[[ The input open ]]
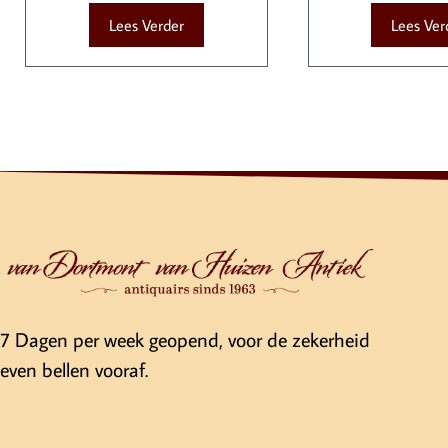
Lees Verder
Lees Ver
7 Dagen per week geopend, voor de zekerheid
even bellen vooraf.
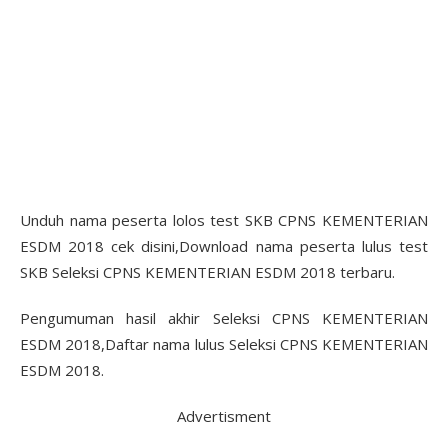
Unduh nama peserta lolos test SKB CPNS KEMENTERIAN
ESDM 2018 cek disini,Download nama peserta lulus test
SKB Seleksi CPNS KEMENTERIAN ESDM 2018 terbaru.
Pengumuman hasil akhir Seleksi CPNS KEMENTERIAN
ESDM 2018,Daftar nama lulus Seleksi CPNS KEMENTERIAN
ESDM 2018.
Advertisment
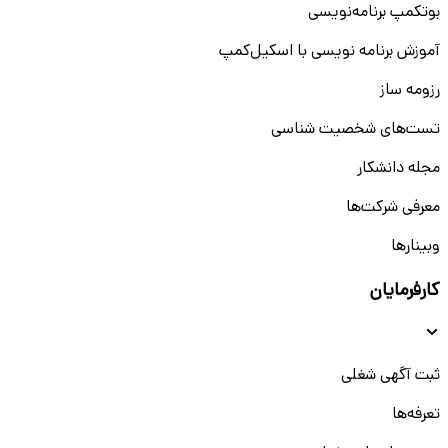
بوتکمپ برنامه‌نویسی
آموزش برنامه نویسی با اسکیل‌کمپ
رزومه ساز
تست‌های شخصیت شناسی
مجله دانشکار
معرفی شرکت‌ها
وبینار‌‌ها
کارفرمایان
ثبت آگهی شغلی
تعرفه‌ها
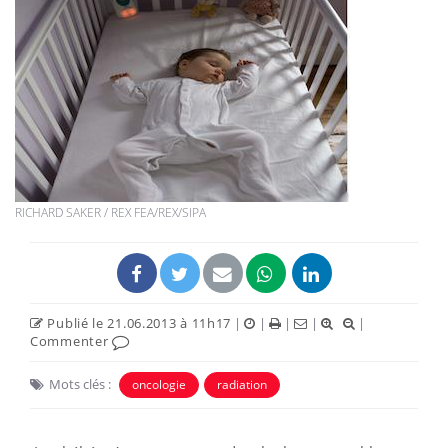
RICHARD SAKER / REX FEA/REX/SIPA
Publié le 21.06.2013 à 11h17
|
|
|
|
|
Commenter
Mots clés :
oncologie
radiation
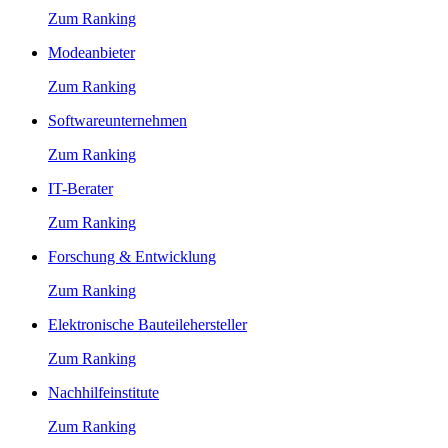
Zum Ranking
Modeanbieter
Zum Ranking
Softwareunternehmen
Zum Ranking
IT-Berater
Zum Ranking
Forschung & Entwicklung
Zum Ranking
Elektronische Bauteilehersteller
Zum Ranking
Nachhilfeinstitute
Zum Ranking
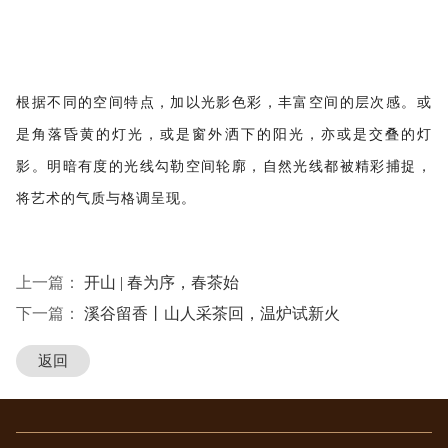
根据不同的空间特点，加以光影色彩，丰富空间的层次感。或
是角落昏黄的灯光，或是窗外洒下的阳光，亦或是交叠的灯
影。明暗有度的光线勾勒空间轮廓，自然光线都被精彩捕捉，
将艺术的气质与格调呈现。
上一篇：
开山 | 春为序，春茶始
下一篇：
溪谷留香丨山人采茶回，温炉试新火
返回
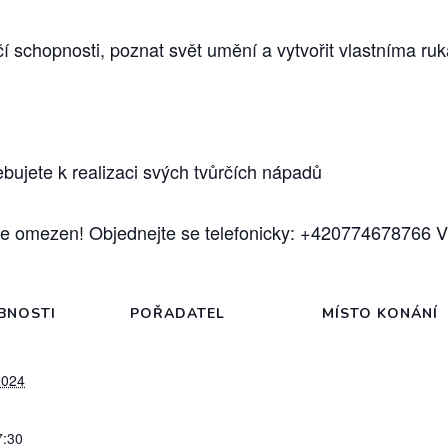
vůrčí schopnosti, poznat svět umění a vytvořit vlastníma 
řebujete k realizaci svých tvůrčích nápadů
e omezen! Objednejte se telefonicky: +420774678766 Vi
BNOSTI
POŘADATEL
MÍSTO KONÁNÍ
2024
7:30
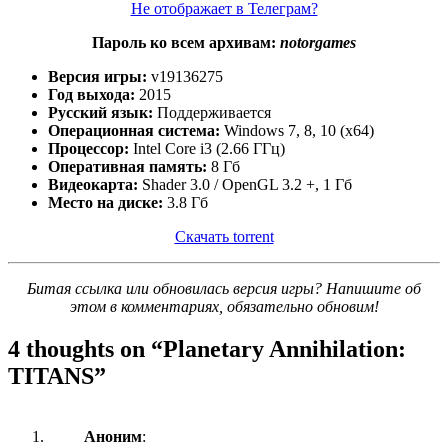
Не отображает в Телеграм?
Пароль ко всем архивам:
notorgames
Версия игры:
v19136275
Год выхода:
2015
Русский язык:
Поддерживается
Операционная система:
Windows 7, 8, 10 (x64)
Процессор:
Intel Core i3 (2.66 ГГц)
Оперативная память:
8 Гб
Видеокарта:
Shader 3.0 / OpenGL 3.2 +, 1 Гб
Место на диске:
3.8 Гб
Скачать torrent
Битая ссылка или обновилась версия игры? Напишите об
этом в комментариях, обязательно обновим!
4 thoughts on “
Planetary Annihilation:
TITANS
”
Аноним
:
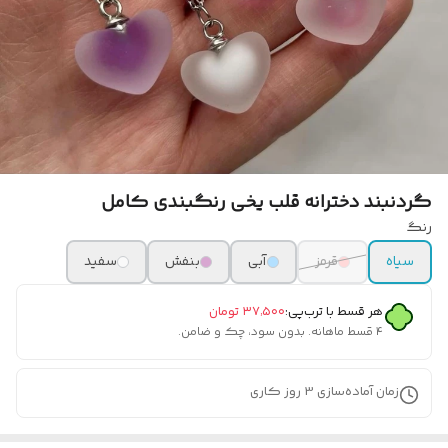
گردنبند دخترانه قلب یخی رنگبندی کامل
رنگ
سیاه
قرمز
آبی
بنفش
سفید
هر قسط با ترب‌پی:
۳۷٬۵۰۰
تومان
۴ قسط ماهانه. بدون سود، چک و ضامن.
زمان آماده‌سازی
3
روز کاری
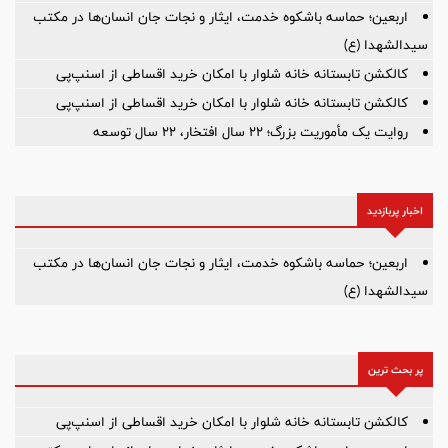
اربعین؛ حماسه باشکوه خدمت، ایثار و نجات جان انسان‌ها در مکتب
سیدالشهدا (ع)
کالکشن تابستانه خانه شلوار با امکان خرید اقساطی از اسنپ‌پی
کالکشن تابستانه خانه شلوار با امکان خرید اقساطی از اسنپ‌پی
روایت یک مأموریت بزرگ؛ ۲۲ سال افتخار، ۲۲ سال توسعه
اخبار پربازدید
اربعین؛ حماسه باشکوه خدمت، ایثار و نجات جان انسان‌ها در مکتب
سیدالشهدا (ع)
پر بحث ترین
کالکشن تابستانه خانه شلوار با امکان خرید اقساطی از اسنپ‌پی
[[ The input closed ]]
Prompt >> From the entries above, copy each line holding "игры".

Output for this exercise >>
Версия игры:
Битая ссылка или обновилась версия игры? Напишите об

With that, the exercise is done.